**TASK**
In the listing below, how many lines contain the string "Wellcare"? Reply with the number alone.

★ ★ ★

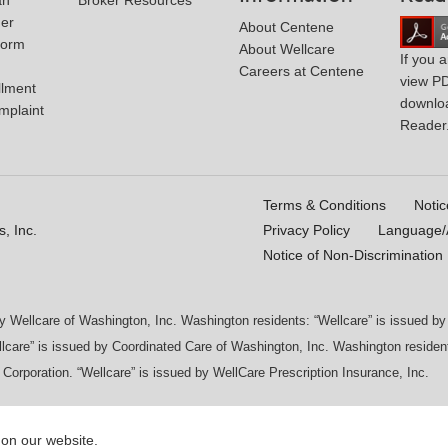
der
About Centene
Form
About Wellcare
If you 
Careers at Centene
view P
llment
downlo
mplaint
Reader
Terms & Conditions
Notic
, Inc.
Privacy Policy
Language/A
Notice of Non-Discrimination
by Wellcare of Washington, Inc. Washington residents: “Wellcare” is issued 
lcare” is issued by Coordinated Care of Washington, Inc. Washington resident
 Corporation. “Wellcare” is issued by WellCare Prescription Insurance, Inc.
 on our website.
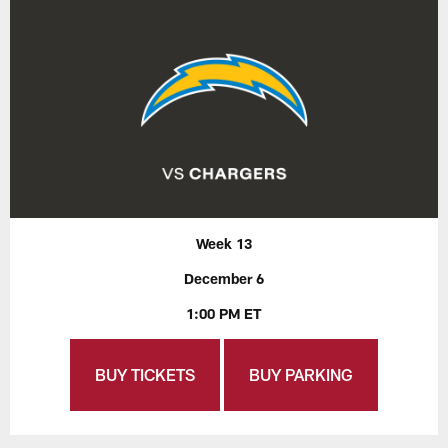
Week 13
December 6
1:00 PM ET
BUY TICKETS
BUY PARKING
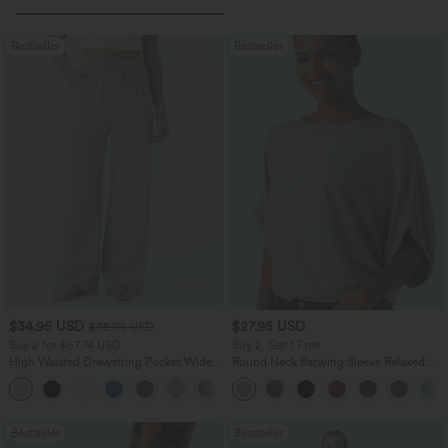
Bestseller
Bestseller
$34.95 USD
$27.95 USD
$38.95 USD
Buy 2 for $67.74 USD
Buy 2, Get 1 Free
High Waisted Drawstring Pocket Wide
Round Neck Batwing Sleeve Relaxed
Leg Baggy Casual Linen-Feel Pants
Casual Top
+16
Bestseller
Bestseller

★ ★ ★

**EXERCISE RESULT**
3